Les eurodéputés intervenus mardi 9 février dans le cadre du débat sur l’interdiction de facto de l’avortement en Pologne sont, pour l’essentiel, apparus lassés et inquiets de devoir de nouveau interpeller la Commission sur ce sujet, mais déterminés à le faire « chaque fois que cela sera nécessaire ».

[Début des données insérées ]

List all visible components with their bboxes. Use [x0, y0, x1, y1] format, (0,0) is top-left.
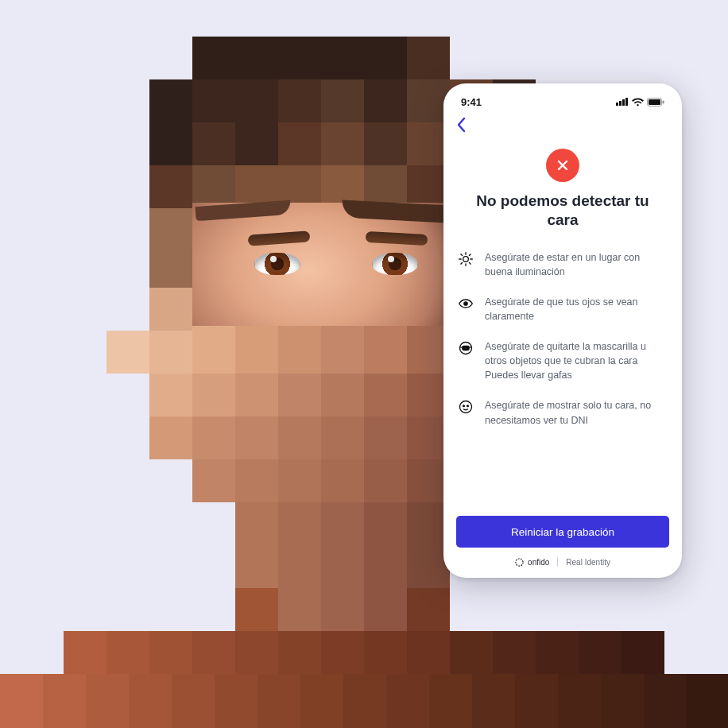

C'est en tout cas l'engagement affiché, en session plénière et en conférence de presse, par la présidente du groupe socialiste, Iratxe García Pérez, imitée par nombre de ses collègues, n’en déplaise à ceux qui « ne voulaient pas de ce débat ».
Celui-ci – le deuxième en trois mois (EUROPE 12609/4) – a été convoqué après la publication au Journal officiel polonais, mercredi 27 janvier, de la décision du Tribunal constitutionnel national invalidant le droit à avorter en cas de grave déficience fœtale (EUROPE 12588/9). 90% des avortements légaux encore pratiqués dans le pays l'étaient précisément pour ce motif.
Par ailleurs, cette décision pourrait coûter trois ans de prison aux médecins contrevenants et « ouvre la voie à d'autres interdictions potentielles de l'avortement dans les cas de viol et d'inceste », résume le réseau européen de la Fédération internationale pour la planification familiale (IPPF).
La démocratie en question
« La Pologne devient un État de la peur », a regretté la Polonaise Elżbieta Katarzyna Łukacijewska, intervenue au nom du PPE. « Personne n’a le droit de se prononcer à la place des femmes polonaises », a-t-elle ajouté, dénonçant des mesures rétrogrades.
Rappelant que cette décision avait donné lieu « aux plus grandes manifestations que l’on ait vues dans le pays depuis 1989 », Evelyn Regner (S&D, autrichienne) a, elle aussi, dénoncé une remise en question de la démocratie en Pologne.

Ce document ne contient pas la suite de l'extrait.